What are the similarities we notice to 2018? What lessons from ’68 might be relevant for today? Six colleges and universities (Hamline, St. Thomas, Macalester, St. Olaf, St. John’s and St. Ben’s) are convening a forum on Oct. 26 at St. Thomas to explore these questions with key participants from ’68 and students seeking a better world today.
As an organizer of the conference, I asked myself, what are the relevant messages and what did I learn?
Issues motivate participation. Heart-wrenching news reports about the war and reports on false claims of success in Vietnam from the president led me to speak out on campus, support the resistance of the Milwaukee 14 and get people to the caucuses. I believed a country of two Americas would not survive.
[cms_ad:x100]Candidates can make a difference. Gene McCarthy answered a call to put himself forward and be on the ballot, so we felt our vote and participation mattered. Robert Kennedy’s campaign added a vision that we could end the war and make a difference in the lives of the poor.
Nonviolent action counts.The Benedictine values, the pleas from King, and the McCarthy and Kennedy campaigns provided a path for change through nonviolent action.
One’s life can be a demonstration to a commitment to community.
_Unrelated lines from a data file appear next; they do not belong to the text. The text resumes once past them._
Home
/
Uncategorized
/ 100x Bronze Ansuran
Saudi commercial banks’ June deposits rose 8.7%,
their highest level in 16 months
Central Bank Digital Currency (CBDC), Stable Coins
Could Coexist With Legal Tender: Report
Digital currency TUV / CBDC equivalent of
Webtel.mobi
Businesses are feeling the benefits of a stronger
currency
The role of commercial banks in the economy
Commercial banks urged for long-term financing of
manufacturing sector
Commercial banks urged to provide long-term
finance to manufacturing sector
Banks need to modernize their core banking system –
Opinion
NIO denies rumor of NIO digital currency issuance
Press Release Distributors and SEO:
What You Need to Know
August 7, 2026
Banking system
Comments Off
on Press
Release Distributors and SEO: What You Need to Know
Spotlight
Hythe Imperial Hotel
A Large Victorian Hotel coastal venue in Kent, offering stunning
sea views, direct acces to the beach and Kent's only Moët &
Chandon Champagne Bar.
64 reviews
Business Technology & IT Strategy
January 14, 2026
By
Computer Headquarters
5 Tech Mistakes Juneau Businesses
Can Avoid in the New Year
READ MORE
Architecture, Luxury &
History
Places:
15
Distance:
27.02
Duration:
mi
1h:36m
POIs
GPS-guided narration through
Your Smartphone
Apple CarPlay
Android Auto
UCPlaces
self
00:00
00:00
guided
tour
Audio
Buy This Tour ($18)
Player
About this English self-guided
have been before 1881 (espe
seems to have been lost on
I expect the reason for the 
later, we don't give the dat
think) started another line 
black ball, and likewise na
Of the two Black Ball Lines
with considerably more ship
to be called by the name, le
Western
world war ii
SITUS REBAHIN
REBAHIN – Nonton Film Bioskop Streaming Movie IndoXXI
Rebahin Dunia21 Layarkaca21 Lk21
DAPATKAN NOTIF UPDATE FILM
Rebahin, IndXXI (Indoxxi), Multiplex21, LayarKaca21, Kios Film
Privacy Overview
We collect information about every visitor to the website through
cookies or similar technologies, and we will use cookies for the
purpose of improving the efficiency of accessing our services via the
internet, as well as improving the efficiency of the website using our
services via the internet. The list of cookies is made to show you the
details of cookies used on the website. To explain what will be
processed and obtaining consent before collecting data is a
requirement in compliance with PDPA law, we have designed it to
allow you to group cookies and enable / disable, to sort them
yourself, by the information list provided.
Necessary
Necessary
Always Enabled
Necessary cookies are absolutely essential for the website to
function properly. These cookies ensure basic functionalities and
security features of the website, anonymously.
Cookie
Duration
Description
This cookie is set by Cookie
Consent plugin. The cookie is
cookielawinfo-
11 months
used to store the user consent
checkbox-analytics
Performing alternative service at McDonough Homes shaped my life and work for years ahead. I was joined by VISTA volunteers and members of the Peace Corps in working with the low-income community for economic opportunities.
The conference, “1968 and the War for America’s Soul” is open to the public to reflect on lessons learned and relevant strategies for today. One can register here.
Jim Scheibel, a former mayor of St. Paul, is Professor of Practice in the Management, Marketing and Public Administration Department, Hamline University. He is a former director of both AmeriCorps VISTA and the Senior Corps.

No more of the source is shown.